Asunto: sin cortinas no hay vida
―Si la culpa es del pez o no, ahora poco importa ―interviene Eiza logrando que la mirada de Elena se suavice―. ¿Es que acaso a nadie le importa salir de aquí? ¡Ver lo que hay afuera! ¡Detrás de la puerta! ―acota con énfasis.
―Yo… yo querer saber ―afirma Mackenzie.
―Y yo ―asiente María.
―¿Entonces por qué no salimos de una vez? Estamos aquí sin movernos y… ―antes de que Eiza pueda terminar la oración, Elena la empuja con desesperación y sale corriendo en dirección al pasillo.
Me da la impresión de que esa chica es muy exagerada, aunque esta vez no me quejo. Sin esperar que alguien diga más, salgo corriendo detrás de ella y llego a la puerta principal justo en el momento en que Elena la abre.
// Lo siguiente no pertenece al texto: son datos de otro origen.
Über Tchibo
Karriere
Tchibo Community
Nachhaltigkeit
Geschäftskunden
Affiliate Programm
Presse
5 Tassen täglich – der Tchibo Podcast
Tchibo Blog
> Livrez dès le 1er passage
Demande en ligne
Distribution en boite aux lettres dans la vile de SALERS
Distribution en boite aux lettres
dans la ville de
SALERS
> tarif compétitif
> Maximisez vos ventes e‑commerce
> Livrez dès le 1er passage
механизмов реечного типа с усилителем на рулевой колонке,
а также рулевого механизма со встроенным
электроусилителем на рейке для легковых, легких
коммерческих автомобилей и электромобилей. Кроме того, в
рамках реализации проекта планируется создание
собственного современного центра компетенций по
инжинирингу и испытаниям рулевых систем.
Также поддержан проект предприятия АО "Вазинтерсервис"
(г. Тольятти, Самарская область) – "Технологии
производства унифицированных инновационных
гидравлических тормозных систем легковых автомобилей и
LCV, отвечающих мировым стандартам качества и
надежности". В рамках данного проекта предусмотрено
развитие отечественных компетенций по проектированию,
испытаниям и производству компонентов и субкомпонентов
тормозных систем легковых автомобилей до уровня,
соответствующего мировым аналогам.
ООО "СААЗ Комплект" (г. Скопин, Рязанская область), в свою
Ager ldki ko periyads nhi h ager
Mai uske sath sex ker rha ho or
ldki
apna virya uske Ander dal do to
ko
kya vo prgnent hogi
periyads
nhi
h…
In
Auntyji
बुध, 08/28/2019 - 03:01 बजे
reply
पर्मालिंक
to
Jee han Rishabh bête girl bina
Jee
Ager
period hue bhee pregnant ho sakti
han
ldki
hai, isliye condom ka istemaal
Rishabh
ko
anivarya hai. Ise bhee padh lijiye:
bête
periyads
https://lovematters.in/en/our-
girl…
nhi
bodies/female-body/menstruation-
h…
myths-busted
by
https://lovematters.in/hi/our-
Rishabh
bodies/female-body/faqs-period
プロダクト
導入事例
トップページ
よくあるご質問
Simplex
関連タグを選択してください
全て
Mi primera reacción es entrecerrar los ojos, no por miedo a lo que pueda llegar a ver, sino porque entra un resplandor cegador. Es de día, aquí es de día. Pero puedo recordar perfectamente que minutos antes de aparecer aquí, era de noche. En Dallas estaba oscuro, era casi medianoche.
Me estremezco. ¿Estaré soñando? ¿Es esto parte de un sueño? Una pesadilla quizá.
―¡Hay más gente! ―grita Elena casi a punto de romper mis tímpanos.
Cuando miro en la dirección que está señalando, mi respiración vuelve a acelerarse. Esto parece demasiado real como para tratarse de un sueño, jamás podría mi mente imaginar todo lo que está pasando en este momento.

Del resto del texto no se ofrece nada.